What could be improved: I'd like to use a more robust certificate exchange with my remote SSH access to the Linux server. Right now I rely on password strength, and that doesn't give me a lot of comfort.

MySQL Backups

Given the critical nature of the data I'm storing in MySQL, I need to ensure that I have frequent, trustworthy backups. For a long time I took care of this manually using mysqldump and a simple email to my GMail account. To automate this process, I cobbled together a few tools that are working quite nicely together:

  • MySQLblasy.pl - a simple Perl script that backs up all or some of the databases in a MySQL server, TARs up the resulting SQL files, gzips the TAR file, and uses a sensible file naming approach using a date/time stamp. It even rotates backups and can keep the last 2 days, 2 weeks, etc. on the local disk.
  • sendEmail - a BASH script that will send a file attachment via SMTP. After running the MySQL backup I send the file to my GMail account.
  • crontab - I then automate the above by scheduling the backups to run every evening. They automatically get tagged and archived in GMail, so I can simply check my GMail tag list and see the backups roll in on a daily basis.

SVN Backups

I keep source code and other key files in Subversion, so that needs to be backed up as well. This is much less likely to change frequently, so on a weekly basis I run a schedule BASH script that I wrote that does a hot copy of the repository, tar/gzips it, then emails it to my GMail account.

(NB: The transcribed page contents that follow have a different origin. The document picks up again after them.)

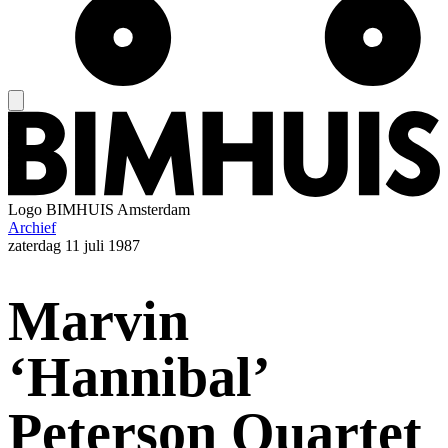
Logo
BIMHUIS Amsterdam
Archief
zaterdag
11 juli 1987
Marvin
‘Hannibal’
Peterson Quartet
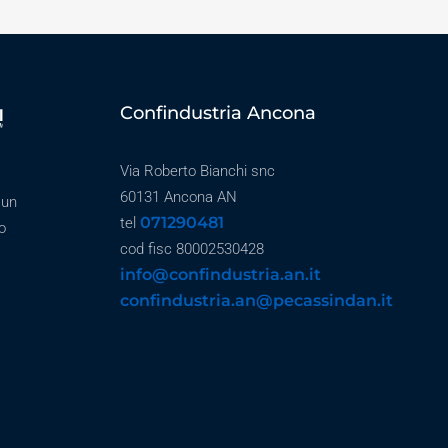
Confindustria Ancona
Via Roberto Bianchi snc
60131 Ancona AN
 un
071290481
tel
o
cod fisc 80002530428
info@confindustria.an.it
confindustria.an@pecassindan.it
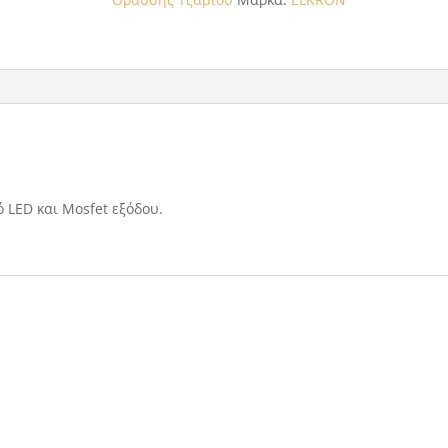
 LED και Mosfet εξόδου.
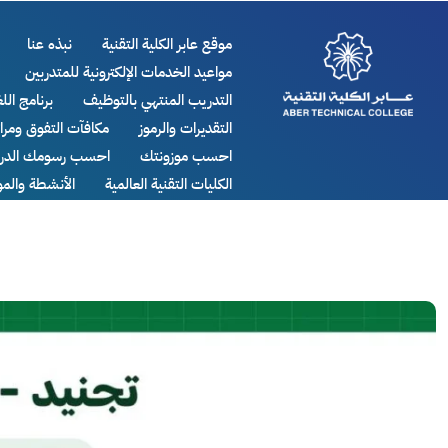
موقع عابر الكلية التقنية
نبذه عنا
مواعيد الخدمات الإلكترونية للمتدربين
التدريب المنتهي بالتوظيف
برنامج اللغ
التقديرات والرموز
مكافآت التفوق ومر
احسب موزونتك
احسب رسومك الدرا
الكليات التقنية العالمية
الأنشطة والم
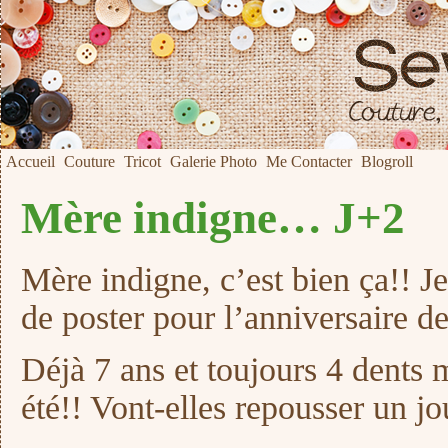
Accueil
Couture
Tricot
Galerie Photo
Me Contacter
Blogroll
Mère indigne… J+2
Mère indigne, c’est bien ça!! Je
de poster pour l’anniversaire d
Déjà 7 ans et toujours 4 dents
été!! Vont-elles repousser un jo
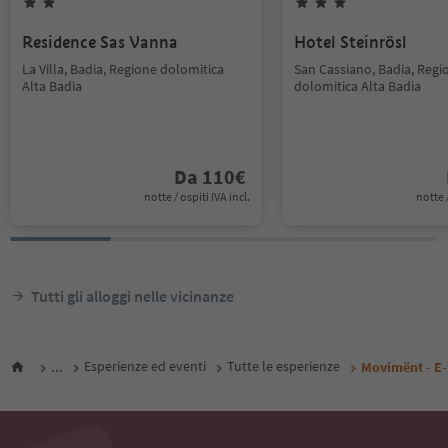
Residence Sas Vanna
Hotel Steinrösl
La Villa, Badia, Regione dolomitica
San Cassiano, Badia, Regi
Alta Badia
dolomitica Alta Badia
Da
110
€
notte / ospiti IVA incl.
notte /
Tutti gli alloggi nelle vicinanze
...
Esperienze ed eventi
Tutte le esperienze
Movimënt - E-b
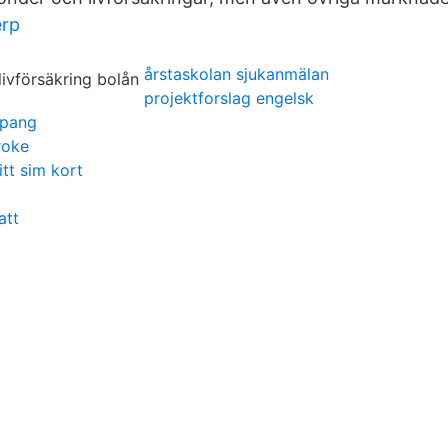
erp
årstaskolan sjukanmälan
projektforslag engelsk
spang
roke
itt sim kort
att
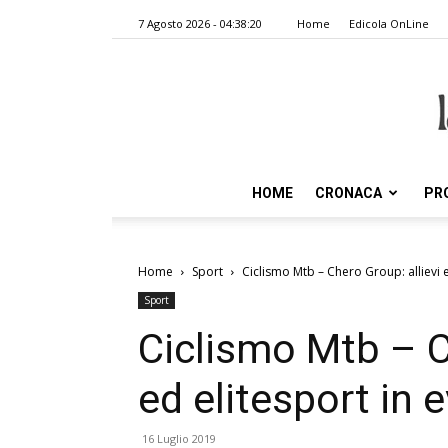
7 Agosto 2026 - 04:38:20
Home
Edicola OnLine
HOME
CRONACA
PR
Home
Sport
Ciclismo Mtb – Chero Group: allievi 
Sport
Ciclismo Mtb – C
ed elitesport in 
16 Luglio 2019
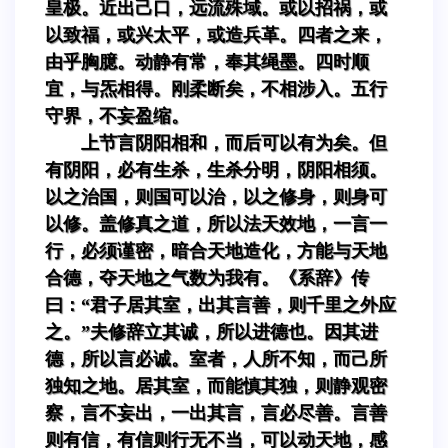
皇极。近出己口，远流殊域。或以招祸，或
以致福，或兴太平，或造兵革。四者之来，
由乎胸臆。动静有常，奉其绳墨。四时顺
宜，与炁相得。刚柔断矣，不相涉入。五行
守界，不妄盈缩。
上节言阴阳相和，而后可以有为矣。但
有阴阳，必有生杀，生杀分明，阴阳相须。
以之治国，则国可以治，以之修身，则身可
以修。盖修真之道，所以法天效地，一言一
行，必须谨密，暗合天地造化，方能与天地
合德，夺天地之气数为我有。《系辞》传
曰：“君子居其室，出其言善，则千里之外应
之。”夫修辞立其诚，所以进德也。因其进
德，所以言必诚。室者，人所不知，而己所
独知之地。居其室，而能慎其独，则静观密
察，言不妄出，一出其言，言必尽善。言善
则有信，有信则行无不当，可以动天地，感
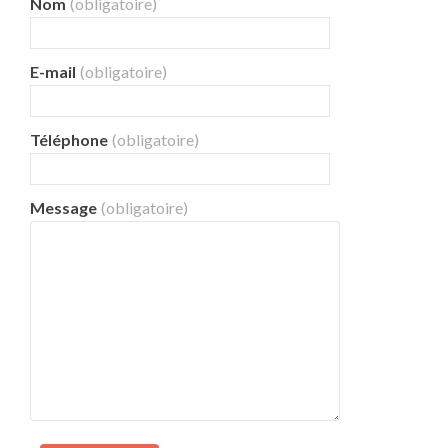
Nom
(obligatoire)
E-mail
(obligatoire)
Téléphone
(obligatoire)
Message
(obligatoire)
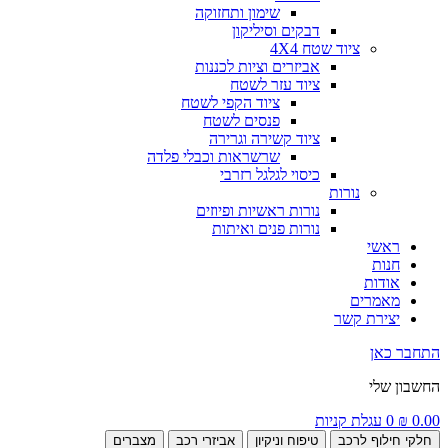
שימון ותחזוקה
דבקים וסיליקון
ציוד שטח 4X4
אביזרים וציות לכננות
ציוד עזר לשטח
ציוד הקפי לשטח
פנסים לשטח
ציוד קשירה וגרירה
שרשראות וכבלי פלדה
כיסוי לגלגל רזרבי
נורות
נורות ראשיות ופיוזים
נורות פנים ואיתות
ראשי
חנות
אודות
מאמרים
יצירת קשר
התחבר כאן
החשבון שלי
0.00
₪
0
עגלת קניות
חלקי חילוף לרכב
טיפוח וניקיון
אביזרי רכב
מצברים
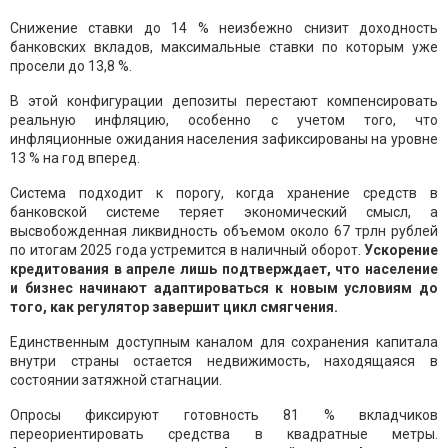
Снижение ставки до 14 % неизбежно снизит доходность
банковских вкладов, максимальные ставки по которым уже
просели до 13,8 %.
В этой конфигурации депозиты перестают компенсировать
реальную инфляцию, особенно с учетом того, что
инфляционные ожидания населения зафиксированы на уровне
13 % на год вперед.
Система подходит к порогу, когда хранение средств в
банковской системе теряет экономический смысл, а
высвобожденная ликвидность объемом около 67 трлн рублей
по итогам 2025 года устремится в наличный оборот.
Ускорение
кредитования в апреле лишь подтверждает, что население
и бизнес начинают адаптироваться к новым условиям до
того, как регулятор завершит цикл смягчения.
Единственным доступным каналом для сохранения капитала
внутри страны остается недвижимость, находящаяся в
состоянии затяжной стагнации.
Опросы фиксируют готовность 81 % вкладчиков
переориентировать средства в квадратные метры.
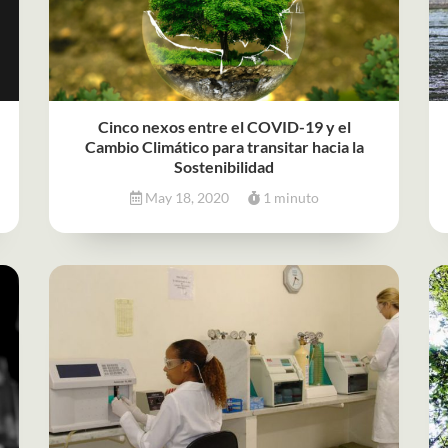
Cinco nexos entre el COVID-19 y el
Cambio Climático para transitar hacia la
Sostenibilidad
May 18, 2020
1 minuto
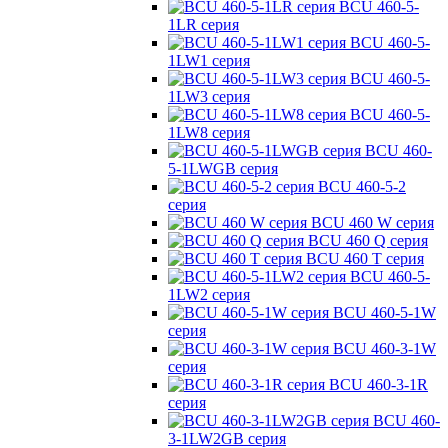
BCU 460-5-
1LR серия
BCU 460-5-
1LW1 серия
BCU 460-5-
1LW3 серия
BCU 460-5-
1LW8 серия
BCU 460-
5-1LWGB серия
BCU 460-5-2
серия
BCU 460 W серия
BCU 460 Q серия
BCU 460 T серия
BCU 460-5-
1LW2 серия
BCU 460-5-1W
серия
BCU 460-3-1W
серия
BCU 460-3-1R
серия
BCU 460-
3-1LW2GB серия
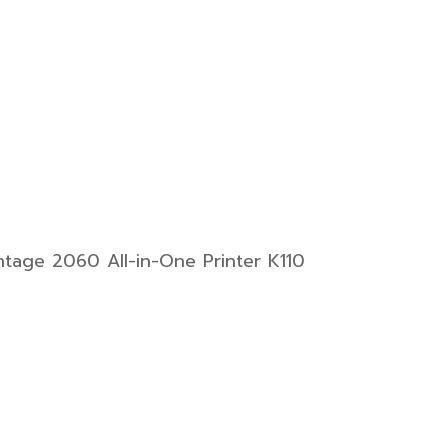
ntage 2060 All-in-One Printer K110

What could be improved: I need to start putting configuration files into Subversion. As I learned when having to completely rebuild by Linux box last Sunday after a catastrophic drive failure, a lot of time is spent getting Apache, MySQL, Subversion, etc. configured properly. I also need to automate the deployment of said configuration - maybe Capistrano could help me out?

Email Backups

I run fetchmail every hour to pull my GMail downto a traditional mbox on the Linux box. This allows me to use any of a number of tools to read my mail, but this is mostly just for backup purposes.

Todo Script

This is probably the simplest but one of the most useful hacks I wrote:

#!/bin/bash  
echo "Adding action: "$1   
/home/chris/scripts/sendEmail -f brookscl@gmail.com -t brookscl+Action@gmail.com -u   
    $1 -m "Todo: "$1 -s smtp.gmail.com -xu brookscl@gmail.com -xp xxxxxx -o tls=yes

When I do my weekly GTD review, I may generate anywhere from 25-30 tasks. This used to mean sitting in GMail and composing emails (tasks) to myself. Even with the keyboard shortcuts it was annoyingly tedious. With this script I can open an SSH session to my Linux box and type away:

$ todo "Write a blog post on automation"

Adding action: Write a blog post on automation

$ todo "Change the oil in the RAV"

Adding action: Change the oil in the RAV

My Windows box was jealous so I wrote the equivalent batch file, using the very handy blat tool for command line emails:

@echo off  
blat -p brookscl -to brookscl+Action@gmail.com -subject %1 -body %1 > NUL

Future Projects

  • Tighten up the security environment around my Linux box. Maybe try some penetration test tools to see what vulnerabilities I have, particularly coming over the public internet.
  • Integrate my Windows-based file server with my Linux box. I love using GMail as a backup mechanism, but why not dump the same backups onto that box and incorporate into my rotating backup on the REV disk?
  • Teach Jacob (and eventually Matthew) how all of this is done so that he can be a junior Sys Admin. Every 12 year old should know how to write BASH scripts, right?